PDF(Pubmed)
Abstract:
UNASSIGNED: Atypical hemolytic uremic syndrome (aHUS) is a rare form of thrombotic microangiopathy (TMA) caused by complement dysregulation. Ravulizumab is a C5i approved for the treatment of aHUS. This analysis assessed long-term outcomes of ravulizumab in adults and pediatric patients with aHUS.
UNASSIGNED: This analysis reports 2-year data from 2 phase 3, single-arm studies.
UNASSIGNED: One study included C5i-naïve adults (NCT02949128), and the other included 2 cohorts of pediatric patients (C5i-naïve and those who switched to ravulizumab from eculizumab [pediatric switch patients]; NCT03131219).
UNASSIGNED: Patients received intravenous ravulizumab every 4-8 weeks, with the dose depending on body weight.
UNASSIGNED: The primary endpoint in the studies of C5i-naïve patients was complete TMA response, which consisted of platelet count normalization, lactate dehydrogenase normalization, and ≥25% improvement in serum creatinine concentrations from baseline, at 2 consecutive assessments ≥4 weeks apart.
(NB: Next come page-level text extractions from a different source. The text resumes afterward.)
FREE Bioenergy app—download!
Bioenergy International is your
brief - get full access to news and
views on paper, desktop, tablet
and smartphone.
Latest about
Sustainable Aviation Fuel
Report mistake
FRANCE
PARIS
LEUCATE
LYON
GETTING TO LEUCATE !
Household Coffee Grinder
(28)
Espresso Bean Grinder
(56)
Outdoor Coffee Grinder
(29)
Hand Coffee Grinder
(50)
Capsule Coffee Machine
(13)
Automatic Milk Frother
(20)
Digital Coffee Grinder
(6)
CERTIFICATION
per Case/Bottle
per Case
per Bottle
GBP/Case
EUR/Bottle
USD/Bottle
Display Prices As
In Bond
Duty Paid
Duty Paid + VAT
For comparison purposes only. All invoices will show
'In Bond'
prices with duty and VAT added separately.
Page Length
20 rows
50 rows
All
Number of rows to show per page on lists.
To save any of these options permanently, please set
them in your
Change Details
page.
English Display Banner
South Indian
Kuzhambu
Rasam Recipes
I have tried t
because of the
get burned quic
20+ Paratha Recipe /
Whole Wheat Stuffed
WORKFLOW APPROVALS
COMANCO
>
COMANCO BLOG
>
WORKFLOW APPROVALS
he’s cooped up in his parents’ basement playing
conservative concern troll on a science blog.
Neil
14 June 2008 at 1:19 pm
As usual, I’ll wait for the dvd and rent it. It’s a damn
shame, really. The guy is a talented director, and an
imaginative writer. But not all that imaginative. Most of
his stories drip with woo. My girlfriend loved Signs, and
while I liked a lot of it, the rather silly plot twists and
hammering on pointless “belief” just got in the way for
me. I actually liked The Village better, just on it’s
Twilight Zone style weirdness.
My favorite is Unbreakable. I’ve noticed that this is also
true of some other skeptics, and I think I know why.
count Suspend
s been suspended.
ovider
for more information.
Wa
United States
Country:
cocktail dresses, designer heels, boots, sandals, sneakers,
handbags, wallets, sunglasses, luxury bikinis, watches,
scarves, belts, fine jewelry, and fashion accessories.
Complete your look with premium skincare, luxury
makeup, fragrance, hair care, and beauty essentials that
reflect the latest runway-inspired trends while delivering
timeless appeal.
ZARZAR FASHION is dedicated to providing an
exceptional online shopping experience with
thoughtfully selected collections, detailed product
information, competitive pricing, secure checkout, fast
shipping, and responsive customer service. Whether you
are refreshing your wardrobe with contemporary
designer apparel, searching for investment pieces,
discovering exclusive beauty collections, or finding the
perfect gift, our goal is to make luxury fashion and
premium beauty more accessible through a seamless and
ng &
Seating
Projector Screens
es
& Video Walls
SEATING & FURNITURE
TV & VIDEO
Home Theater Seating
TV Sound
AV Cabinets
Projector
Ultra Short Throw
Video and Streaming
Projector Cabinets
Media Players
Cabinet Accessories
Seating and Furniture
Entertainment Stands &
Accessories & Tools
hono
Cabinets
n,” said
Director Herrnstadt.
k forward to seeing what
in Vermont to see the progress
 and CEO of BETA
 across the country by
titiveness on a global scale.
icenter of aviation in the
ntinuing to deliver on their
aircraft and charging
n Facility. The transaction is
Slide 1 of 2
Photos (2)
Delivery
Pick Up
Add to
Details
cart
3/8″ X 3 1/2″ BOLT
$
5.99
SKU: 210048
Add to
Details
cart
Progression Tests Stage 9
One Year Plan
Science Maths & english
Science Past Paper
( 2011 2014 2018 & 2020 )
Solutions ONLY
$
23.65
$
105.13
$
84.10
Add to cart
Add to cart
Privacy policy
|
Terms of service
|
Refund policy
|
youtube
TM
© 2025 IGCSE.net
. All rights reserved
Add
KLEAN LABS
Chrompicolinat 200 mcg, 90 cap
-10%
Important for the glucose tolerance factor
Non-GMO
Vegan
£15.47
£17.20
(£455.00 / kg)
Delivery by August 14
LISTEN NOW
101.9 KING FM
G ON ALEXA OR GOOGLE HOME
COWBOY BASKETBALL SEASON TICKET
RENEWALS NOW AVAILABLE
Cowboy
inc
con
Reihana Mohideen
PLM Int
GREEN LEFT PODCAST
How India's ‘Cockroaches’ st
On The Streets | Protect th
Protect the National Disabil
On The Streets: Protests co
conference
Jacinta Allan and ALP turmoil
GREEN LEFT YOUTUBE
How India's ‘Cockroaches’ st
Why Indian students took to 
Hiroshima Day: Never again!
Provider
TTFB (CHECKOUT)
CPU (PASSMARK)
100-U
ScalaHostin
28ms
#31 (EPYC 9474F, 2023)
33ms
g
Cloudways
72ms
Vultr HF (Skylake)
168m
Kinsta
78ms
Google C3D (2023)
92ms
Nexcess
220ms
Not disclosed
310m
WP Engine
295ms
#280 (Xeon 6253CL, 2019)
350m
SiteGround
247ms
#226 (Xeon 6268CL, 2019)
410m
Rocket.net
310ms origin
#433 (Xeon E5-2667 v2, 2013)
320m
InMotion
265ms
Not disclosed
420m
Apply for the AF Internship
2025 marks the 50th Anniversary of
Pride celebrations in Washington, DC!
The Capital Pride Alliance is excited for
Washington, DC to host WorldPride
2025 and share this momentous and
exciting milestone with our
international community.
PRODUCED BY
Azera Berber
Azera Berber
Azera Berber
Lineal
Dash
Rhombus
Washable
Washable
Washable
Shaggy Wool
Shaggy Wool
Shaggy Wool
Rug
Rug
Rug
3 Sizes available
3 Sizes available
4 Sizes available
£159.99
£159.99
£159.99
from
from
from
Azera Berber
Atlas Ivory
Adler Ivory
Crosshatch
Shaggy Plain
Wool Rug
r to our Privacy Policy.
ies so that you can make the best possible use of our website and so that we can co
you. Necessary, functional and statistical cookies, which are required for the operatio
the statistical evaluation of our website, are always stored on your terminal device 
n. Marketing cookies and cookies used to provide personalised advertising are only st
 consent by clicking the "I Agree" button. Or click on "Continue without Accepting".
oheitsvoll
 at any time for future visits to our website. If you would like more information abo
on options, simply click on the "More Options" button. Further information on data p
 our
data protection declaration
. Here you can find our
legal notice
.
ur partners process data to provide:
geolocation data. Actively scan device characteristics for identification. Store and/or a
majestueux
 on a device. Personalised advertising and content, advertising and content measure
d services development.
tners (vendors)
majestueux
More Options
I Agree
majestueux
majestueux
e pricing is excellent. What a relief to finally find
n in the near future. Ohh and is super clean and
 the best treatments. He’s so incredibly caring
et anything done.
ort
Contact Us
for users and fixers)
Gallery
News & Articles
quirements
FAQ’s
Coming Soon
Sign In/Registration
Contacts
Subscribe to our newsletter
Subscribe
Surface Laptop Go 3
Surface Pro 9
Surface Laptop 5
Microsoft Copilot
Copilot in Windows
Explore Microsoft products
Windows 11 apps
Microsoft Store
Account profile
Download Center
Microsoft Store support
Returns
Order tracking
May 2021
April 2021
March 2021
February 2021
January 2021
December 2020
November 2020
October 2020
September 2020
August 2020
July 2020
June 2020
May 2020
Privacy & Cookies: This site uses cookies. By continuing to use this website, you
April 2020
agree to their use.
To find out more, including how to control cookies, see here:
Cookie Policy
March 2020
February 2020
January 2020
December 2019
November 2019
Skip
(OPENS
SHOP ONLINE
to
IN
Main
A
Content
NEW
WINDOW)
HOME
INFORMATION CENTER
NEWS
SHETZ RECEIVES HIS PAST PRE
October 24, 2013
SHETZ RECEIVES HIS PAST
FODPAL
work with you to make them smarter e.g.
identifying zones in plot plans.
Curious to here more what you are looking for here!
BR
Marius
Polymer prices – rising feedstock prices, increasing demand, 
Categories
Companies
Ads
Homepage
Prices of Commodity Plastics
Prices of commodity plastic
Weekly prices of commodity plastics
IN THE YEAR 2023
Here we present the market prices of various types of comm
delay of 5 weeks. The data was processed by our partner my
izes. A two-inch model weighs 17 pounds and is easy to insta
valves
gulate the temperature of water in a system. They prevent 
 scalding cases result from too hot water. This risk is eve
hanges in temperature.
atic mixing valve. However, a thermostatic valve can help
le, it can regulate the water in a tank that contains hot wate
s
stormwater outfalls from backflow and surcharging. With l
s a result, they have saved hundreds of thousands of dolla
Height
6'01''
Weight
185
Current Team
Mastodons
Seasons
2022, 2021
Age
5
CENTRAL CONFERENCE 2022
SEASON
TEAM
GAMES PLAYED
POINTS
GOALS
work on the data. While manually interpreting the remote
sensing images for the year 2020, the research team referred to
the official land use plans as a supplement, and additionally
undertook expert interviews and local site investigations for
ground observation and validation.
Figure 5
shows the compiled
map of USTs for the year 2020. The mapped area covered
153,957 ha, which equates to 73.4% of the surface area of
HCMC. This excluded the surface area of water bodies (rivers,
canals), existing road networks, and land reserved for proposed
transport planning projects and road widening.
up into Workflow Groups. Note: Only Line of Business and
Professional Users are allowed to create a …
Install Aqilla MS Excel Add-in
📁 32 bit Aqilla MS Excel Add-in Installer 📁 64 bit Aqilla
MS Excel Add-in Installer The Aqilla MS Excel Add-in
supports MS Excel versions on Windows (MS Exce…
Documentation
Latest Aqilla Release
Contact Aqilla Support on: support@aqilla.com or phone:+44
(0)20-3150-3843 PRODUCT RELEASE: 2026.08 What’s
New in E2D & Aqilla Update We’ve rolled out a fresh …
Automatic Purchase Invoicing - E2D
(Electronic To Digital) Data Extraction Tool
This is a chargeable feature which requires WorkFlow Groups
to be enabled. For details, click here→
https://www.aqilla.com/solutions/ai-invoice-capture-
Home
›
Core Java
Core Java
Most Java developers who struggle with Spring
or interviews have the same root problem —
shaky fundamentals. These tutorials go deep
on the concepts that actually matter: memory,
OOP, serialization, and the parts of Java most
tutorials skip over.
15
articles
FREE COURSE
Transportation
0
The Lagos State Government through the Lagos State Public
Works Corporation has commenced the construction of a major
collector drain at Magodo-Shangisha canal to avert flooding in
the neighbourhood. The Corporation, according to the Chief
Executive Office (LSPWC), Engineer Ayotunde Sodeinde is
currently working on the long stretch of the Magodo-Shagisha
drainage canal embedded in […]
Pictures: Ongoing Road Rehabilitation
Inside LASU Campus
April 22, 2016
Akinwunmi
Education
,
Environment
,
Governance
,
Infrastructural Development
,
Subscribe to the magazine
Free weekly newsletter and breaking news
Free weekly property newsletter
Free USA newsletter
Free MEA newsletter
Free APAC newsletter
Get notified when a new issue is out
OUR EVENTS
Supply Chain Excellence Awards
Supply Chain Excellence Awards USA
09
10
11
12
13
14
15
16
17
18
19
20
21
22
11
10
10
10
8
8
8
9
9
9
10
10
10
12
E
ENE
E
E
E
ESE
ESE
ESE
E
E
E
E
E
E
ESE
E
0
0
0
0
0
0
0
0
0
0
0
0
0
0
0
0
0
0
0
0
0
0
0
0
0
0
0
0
UNASSIGNED: All analyses used descriptive statistics. No formal statistical comparisons were performed.
UNASSIGNED: In total, 86 and 92 patients were included in efficacy and safety analyses, respectively. Complete TMA response rates over 2 years were 61% and 90% in C5i-naïve adults and pediatric patients, respectively. The median increase in estimated glomerular filtration rate from baseline was maintained over 2 years in C5i-naïve adults (35 mL/min/1.73 m2) and pediatric patients (82.5 mL/min/1.73 m2). Most adverse events and serious adverse events occurred during the first 26 weeks. No meningococcal infections were reported. Improvement in the Functional Assessment of Chronic Illness Therapy - Fatigue score achieved by 26 weeks was maintained over 2 years.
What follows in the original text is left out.